Why example do not use just SUM but mostly use REDUCE/COLLECT

knowledge-base

(Tpphu) #1

Hi all, I'm a newbie

I am learning at

https://guides.neo4j.com/sandbox/recommendations/index.html

At session: Collaborative Filtering – Similarity Metrics - Cosine Distance

I see the guide is using a Cypher syntax:

 MATCH (p1:User {name: "Cynthia Freeman"})-[x:RATED]->(m:Movie)<-[y:RATED]-(p2:User)
WITH COUNT(m) AS numbermovies, SUM(x.rating * y.rating) AS xyDotProduct,
SQRT(REDUCE(xDot = 0.0, a IN COLLECT(x.rating) | xDot + a^2)) AS xLength,
SQRT(REDUCE(yDot = 0.0, b IN COLLECT(y.rating) | yDot + b^2)) AS yLength,
p1, p2 WHERE numbermovies > 10
RETURN p1.name, p2.name, xLength, yLength, xyDotProduct / (xLength * yLength) AS sim
ORDER BY sim DESC LIMIT 100;

And I tested by another one, just remove REDUCE/COLLECT and use SUM

MATCH (p1:User {name: "Cynthia Freeman"})-[x:RATED]->(m:Movie)<-[y:RATED]-(p2:User)
WITH COUNT(m) AS numbermovies, SUM(x.rating * y.rating) AS xyDotProduct,
SQRT(SUM(x.rating^2)) AS xLength,
SQRT(SUM(y.rating^2)) AS yLength,
p1, p2 WHERE numbermovies > 10
RETURN p1.name, p2.name, xLength, yLength, xyDotProduct / (xLength * yLength) AS sim
ORDER BY sim DESC LIMIT 100;

I compared two results and they are same.

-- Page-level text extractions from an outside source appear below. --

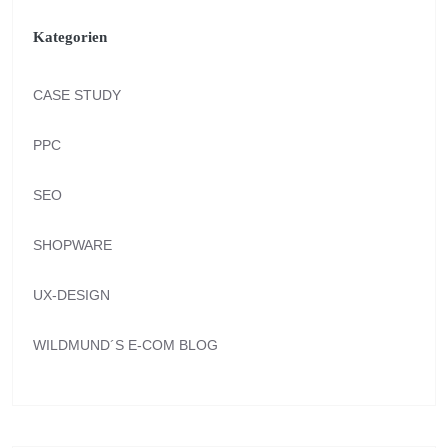
Kategorien
CASE STUDY
PPC
SEO
SHOPWARE
UX-DESIGN
WILDMUND´S E-COM BLOG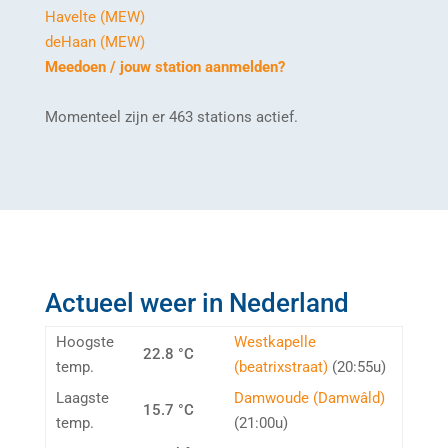
Havelte (MEW)
deHaan (MEW)
Meedoen / jouw station aanmelden?
Momenteel zijn er 463 stations actief.
Actueel weer in Nederland
Hoogste
Westkapelle
22.8 °C
temp.
(beatrixstraat)
(20:55u)
Laagste
Damwoude (Damwâld)
15.7 °C
temp.
(21:00u)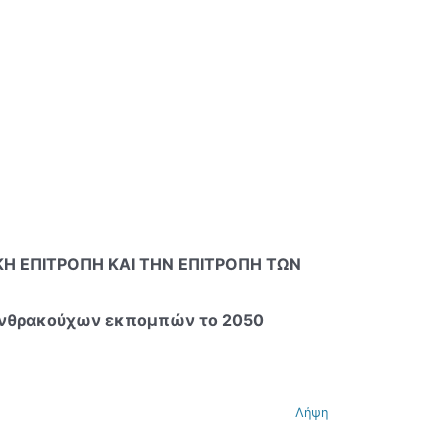
ΚΗ ΕΠΙΤΡΟΠΗ ΚΑΙ ΤΗΝ ΕΠΙΤΡΟΠΗ ΤΩΝ
 ανθρακούχων εκπομπών το 2050
Λήψη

So I am very confused why the guide use complex above syntax bot just simple with SUM.


(Bratanic Tomaz) #2

If you want to simplify it even more you can check out graph algorithms, where cosine similarity is exposed as a procedure. Check the docs for more: https://neo4j.com/docs/graph-algorithms/current/algorithms/similarity-cosine/